▶ _Try it_:
Show every line of the data that contains the string "vídeo".

Stored items from a collection
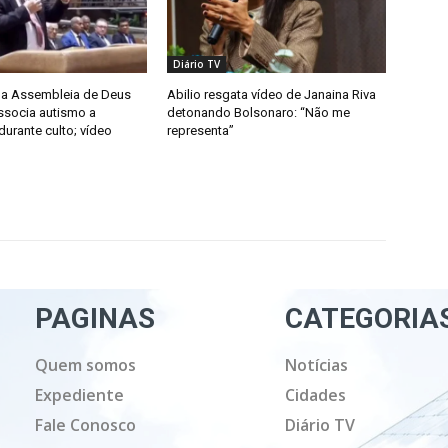
Diário TV
da Assembleia de Deus
Abilio resgata vídeo de Janaina Riva
ssocia autismo a
detonando Bolsonaro: “Não me
urante culto; vídeo
representa”
PAGINAS
CATEGORIA
Quem somos
Notícias
Expediente
Cidades
Fale Conosco
Diário TV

▶ _Task output_:
Abilio resgata vídeo de Janaina Riva
urante culto; vídeo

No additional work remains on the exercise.